Here are my results:

Build systemFull compilationDo-nothing build
make (recursively invoked)194 s3.7 s
make_nonrecursive319 s1.7 s
scons312 s52 s
waf207 s2.7 s
fabricate, using atimes_runner4245 s17.7 s
fabricate, using strace_runner251 s18.9 s
fabricate, using strace_runner and mtime_hasher328 s352 s [1]

[1] I.e., this combination didn't work; it rebuilt everything.

Summary

make_nonrecursive is slower than recursive make for the full build, but this is probably mostly because make_recursive uses "gcc -MM" to generate the dependencies rather than "makedepend" as used by the recursive make. This is an implementation difference that could be changed. For the do-nothing build, make_nonrecursive is faster.

fabricate with the atimes_runner is so excruciatingly slow at doing a full build that it cannot seriously be considered for a project of this size. In retrospect, it is clear that it has to be slow for large projects, because before and after every command it has to monkey around with the atimes of every single file in the project. Thus the time for building a project with N files goes something like O(N2).

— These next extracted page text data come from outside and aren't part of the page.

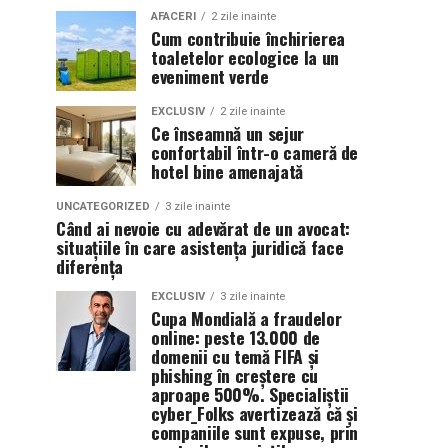
AFACERI
2 zile inainte
Cum contribuie închirierea
toaletelor ecologice la un
eveniment verde
EXCLUSIV
2 zile inainte
Ce înseamnă un sejur
confortabil într-o cameră de
hotel bine amenajată
UNCATEGORIZED
3 zile inainte
Când ai nevoie cu adevărat de un avocat:
situațiile în care asistența juridică face
diferența
EXCLUSIV
3 zile inainte
Cupa Mondială a fraudelor
online: peste 13.000 de
domenii cu temă FIFA și
phishing în creștere cu
aproape 500%. Specialiștii
cyber_Folks avertizează că și
companiile sunt expuse, prin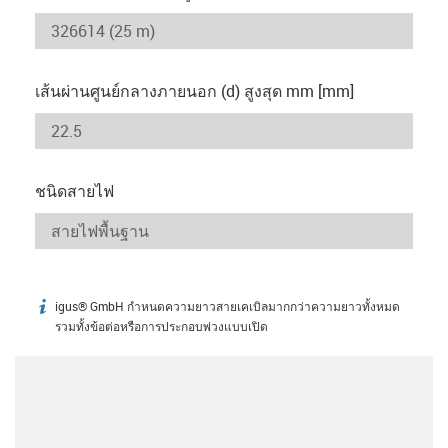
เส้นผ่านศูนย์กลางภายนอก (d) สูงสุด mm [mm]
ชนิดสายไฟ
igus® GmbH กำหนดความยาวสายเคเบิลมากกว่าความยาวทั้งหมด
igus-icon-info
รวมทั้งข้อต่อหรือการประกอบพ่วงแบบเปิด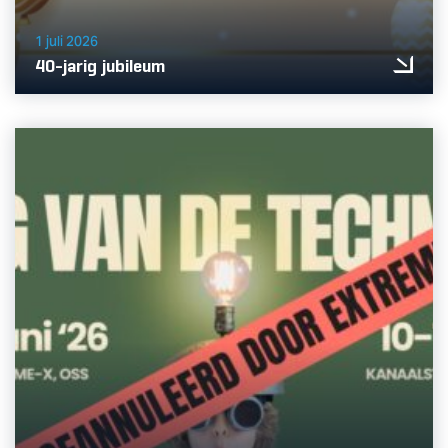
1 juli 2026
40-jarig jubileum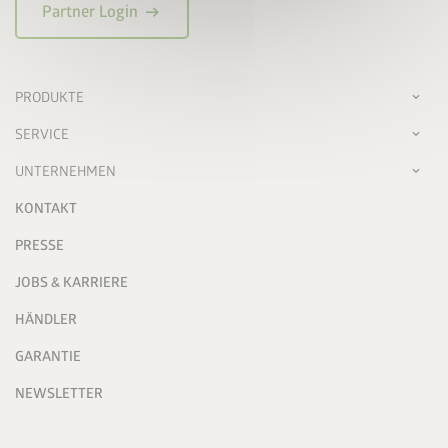
arrow_right_alt
Partner Login
PRODUKTE
SERVICE
UNTERNEHMEN
KONTAKT
PRESSE
JOBS & KARRIERE
HÄNDLER
GARANTIE
NEWSLETTER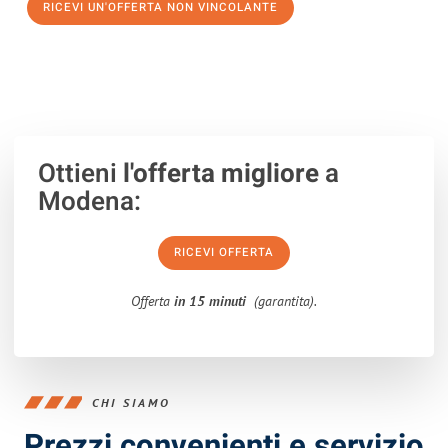
RICEVI UN'OFFERTA NON VINCOLANTE
100% non vincolante – Risposta garantita entro 15 minuti.
Ottieni
l'offerta migliore
a
Modena:
RICEVI OFFERTA
Offerta
in 15 minuti
(garantita).
CHI SIAMO
Prezzi convenienti e servizio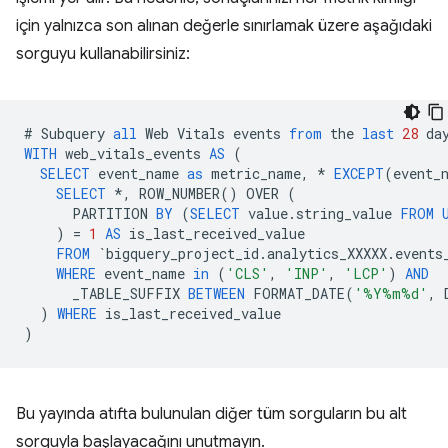
için yalnızca son alınan değerle sınırlamak üzere aşağıdaki
sorguyu kullanabilirsiniz:
#
Subquery
all
Web
Vitals
events
from
the
last
28
da
WITH
web_vitals_events
AS
(
SELECT
event_name
as
metric_name
,
*
EXCEPT
(
event_
SELECT
*
,
ROW_NUMBER
()
OVER
(
PARTITION
BY
(
SELECT
value
.
string_value
FROM
)
=
1
AS
is_last_received_value
FROM
`
bigquery_project_id
.
analytics_XXXXX
.
events
WHERE
event_name
in
(
'CLS'
,
'INP'
,
'LCP'
)
AND
_TABLE_SUFFIX
BETWEEN
FORMAT_DATE
(
'%Y%m%d'
,
)
WHERE
is_last_received_value
)
Bu yayında atıfta bulunulan diğer tüm sorguların bu alt
sorguyla başlayacağını unutmayın.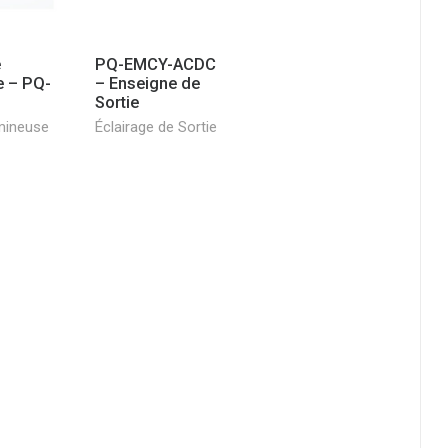
e
PQ-EMCY-ACDC
e – PQ-
– Enseigne de
Sortie
mineuse
Éclairage de Sortie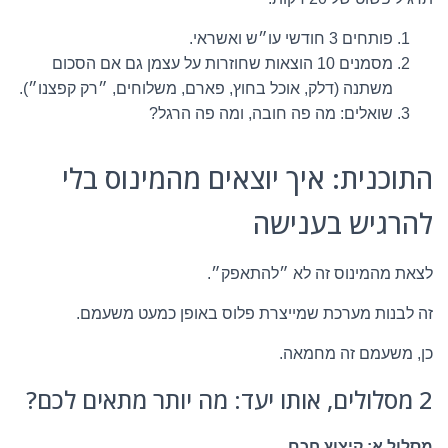
פותחים 3 חודשי עו״ש ואשראי.
מסמנים 10 הוצאות שחוזרות על עצמן גם אם הסכום
משתנה (דלק, אוכל בחוץ, פארם, משלוחים, ״רק קפצנו״).
שואלים: מה פה חובה, ומה פה הרגל?
התוכנית: איך יוצאים מהמינוס בלי
להרגיש בענישה
לצאת מהמינוס זה לא ״להתאפק״.
זה לבנות מערכת שמייצרת פלוס באופן כמעט משעמם.
כן, משעמם זה מחמאה.
2 מסלולים, אותו יעד: מה יותר מתאים לכם?
מסלול א: קיצוץ חכם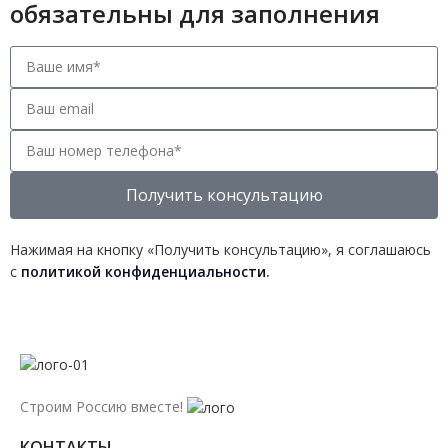
обязательны для заполнения
Получить консультацию
Нажимая на кнопку «Получить консультацию», я соглашаюсь
с
политикой конфиденциальности
.
Строим Россию вместе!
КОНТАКТЫ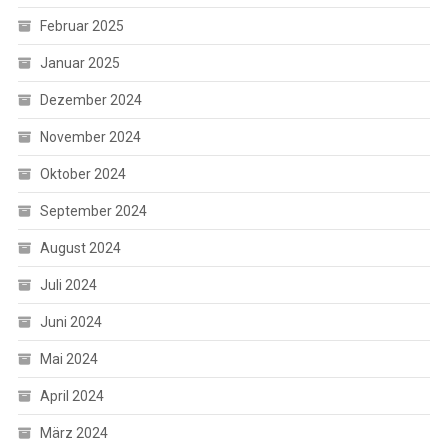
Februar 2025
Januar 2025
Dezember 2024
November 2024
Oktober 2024
September 2024
August 2024
Juli 2024
Juni 2024
Mai 2024
April 2024
März 2024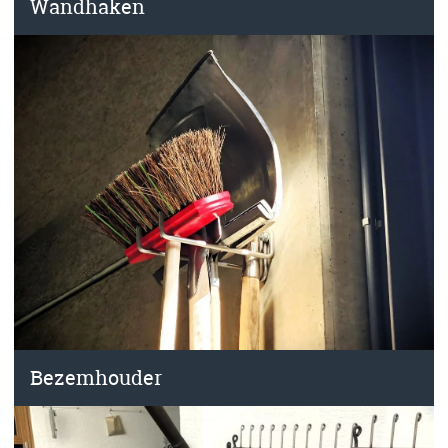
Wandhaken
Bezemhouder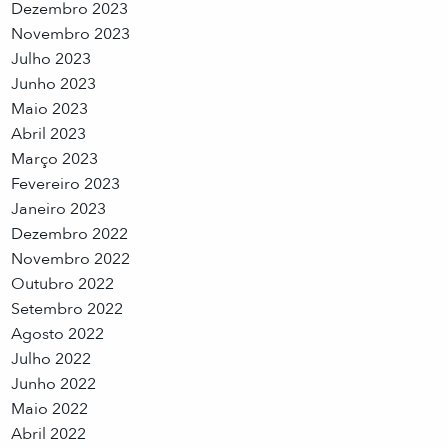
Dezembro 2023
Novembro 2023
Julho 2023
Junho 2023
Maio 2023
Abril 2023
Março 2023
Fevereiro 2023
Janeiro 2023
Dezembro 2022
Novembro 2022
Outubro 2022
Setembro 2022
Agosto 2022
Julho 2022
Junho 2022
Maio 2022
Abril 2022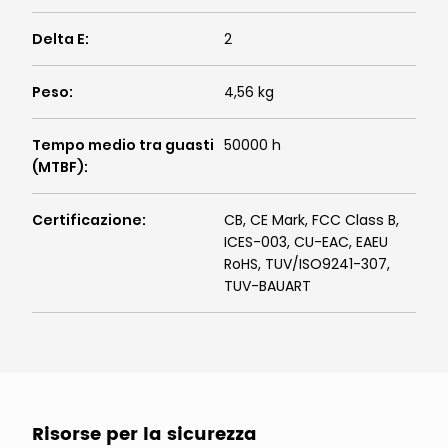
Delta E
:
2
Peso
:
4,56 kg
Tempo medio tra guasti
50000 h
(MTBF)
:
Certificazione
:
CB, CE Mark, FCC Class B,
ICES-003, CU-EAC, EAEU
RoHS, TUV/ISO9241-307,
TUV-BAUART
Risorse per la sicurezza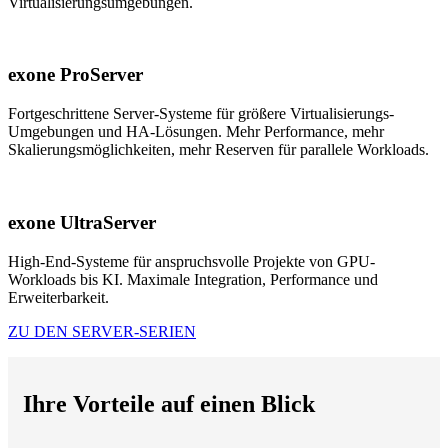
Virtualisierungsumgebungen.
exone ProServer
Fortgeschrittene Server-Systeme für größere Virtualisierungs-
Umgebungen und HA-Lösungen. Mehr Performance, mehr
Skalierungsmöglichkeiten, mehr Reserven für parallele Workloads.
exone UltraServer
High-End-Systeme für anspruchsvolle Projekte von GPU-
Workloads bis KI. Maximale Integration, Performance und
Erweiterbarkeit.
ZU DEN SERVER-SERIEN
Ihre Vorteile auf einen Blick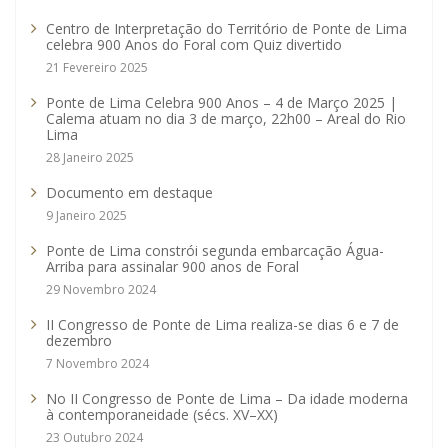
Centro de Interpretação do Território de Ponte de Lima
celebra 900 Anos do Foral com Quiz divertido
21 Fevereiro 2025
Ponte de Lima Celebra 900 Anos – 4 de Março 2025 |
Calema atuam no dia 3 de março, 22h00 – Areal do Rio
Lima
28 Janeiro 2025
Documento em destaque
9 Janeiro 2025
Ponte de Lima constrói segunda embarcação Água-
Arriba para assinalar 900 anos de Foral
29 Novembro 2024
II Congresso de Ponte de Lima realiza-se dias 6 e 7 de
dezembro
7 Novembro 2024
No II Congresso de Ponte de Lima – Da idade moderna
à contemporaneidade (sécs. XV–XX)
23 Outubro 2024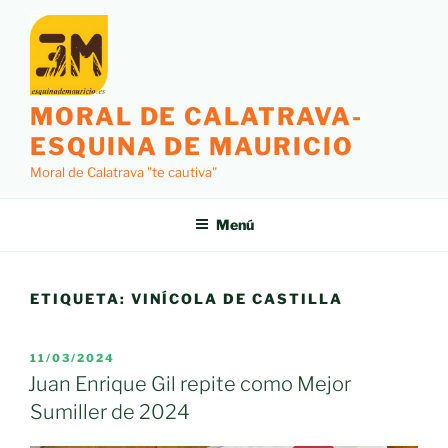
Saltar
al
contenido
MORAL DE CALATRAVA-
ESQUINA DE MAURICIO
Moral de Calatrava "te cautiva"
Menú
ETIQUETA:
VINÍCOLA DE CASTILLA
PUBLICADO
11/03/2024
EL
Juan Enrique Gil repite como Mejor
Sumiller de 2024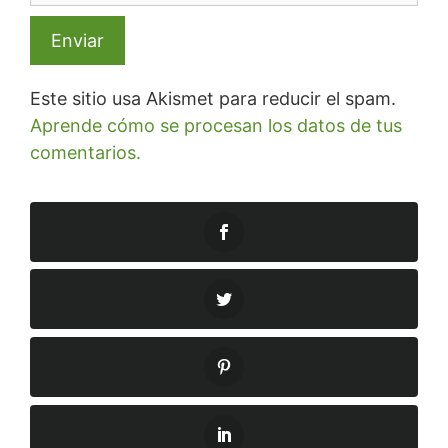
Este sitio usa Akismet para reducir el spam.
Aprende cómo se procesan los datos de tus
comentarios.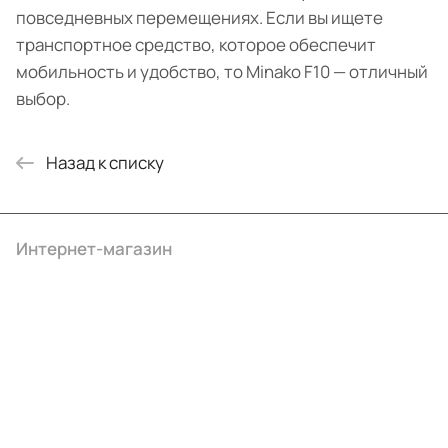
повседневных перемещениях. Если вы ищете
транспортное средство, которое обеспечит
мобильность и удобство, то Minako F10 — отличный
выбор.
Назад к списку
Интернет-магазин
Компания
Информация
Помощь
+7 (495) 414-10-20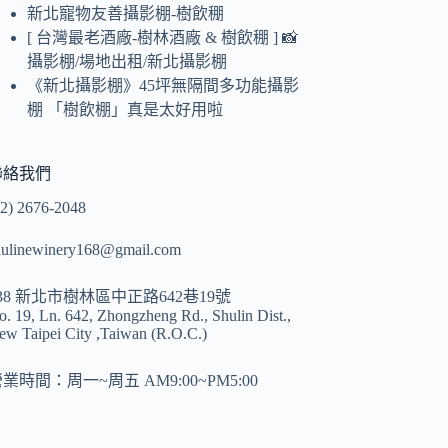
新北寵物友善攝影棚-樹飲稝
[ 台灣最老酒廠-樹林酒廠 & 樹飲稝 ] 📸
攝影棚/場地出租/新北攝影棚
《新北攝影棚》45坪無隔間多功能攝影
棚 「樹飲棚」真是太好用啦
聯絡我們
2) 2676-2048
hulinewinery168@gmail.com
38 新北市樹林區中正路642巷19號
o. 19, Ln. 642, Zhongzheng Rd., Shulin Dist.,
ew Taipei City ,Taiwan (R.O.C.)
營業時間
：周一~周五 AM9:00~PM5:00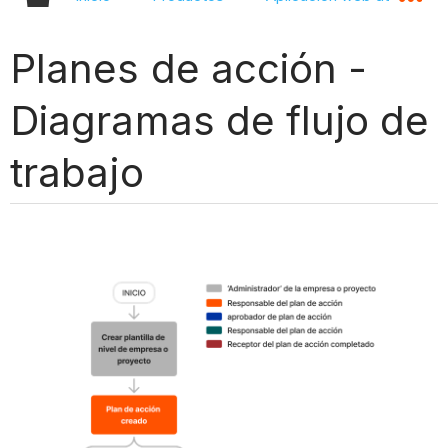
Planes de acción -
Diagramas de flujo de
trabajo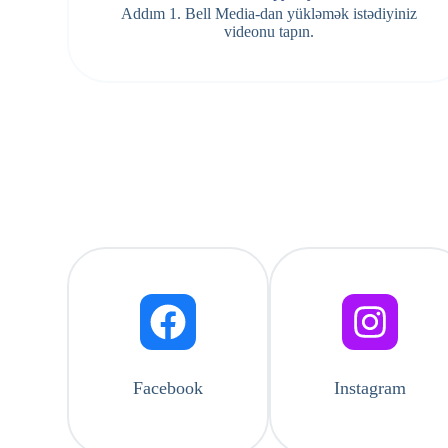
Addım 1. Bell Media-dan yükləmək istədiyiniz
videonu tapın.
Facebook
Instagram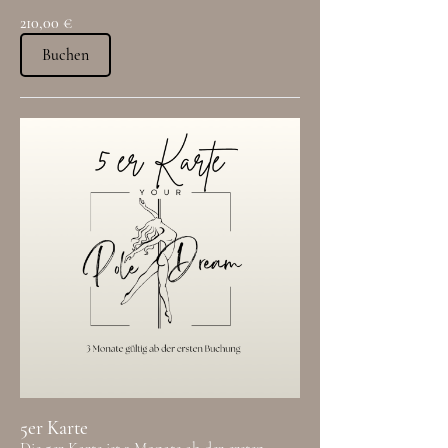
210,00 €
Buchen
5er Karte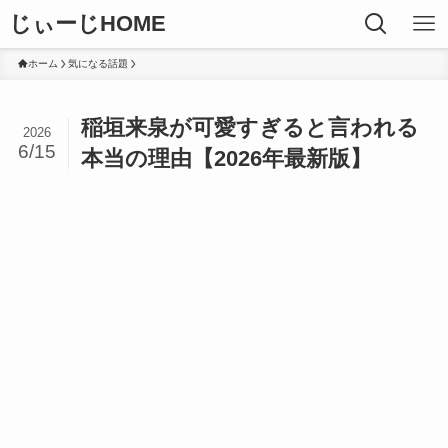
じぃーじHOME
ホーム
気になる話題
稲垣来泉が可愛すぎると言われる
2026
6/15
本当の理由【2026年最新版】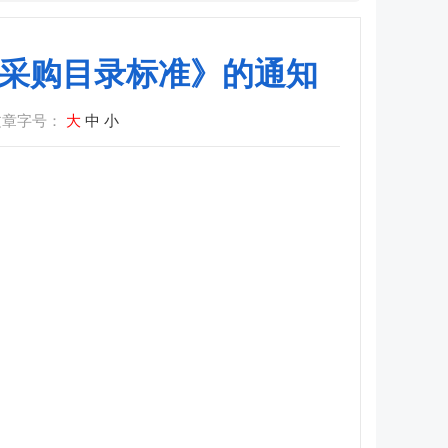
集中采购目录标准》的通知
文章字号：
大
中
小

A full build using fabricate and strace_runner is much better, almost as fast as make.

For do-nothing builds, fabricate is considerably slower than make, though not as slow as scons. A do-nothing build is the extreme case of an incremental build, which is the bread-and-butter of daily development. So the fabricate project should definitely invest time to speed up do-nothing builds.

For some reason, fabricate with strace_runner and mtime_hasher didn't work for me. The do-nothing build in fact rebuilt everything, making it even slower than the corresponding full build.

EDIT, 2009-09-15: Reformatted results in tabular form, and added numbers for waf.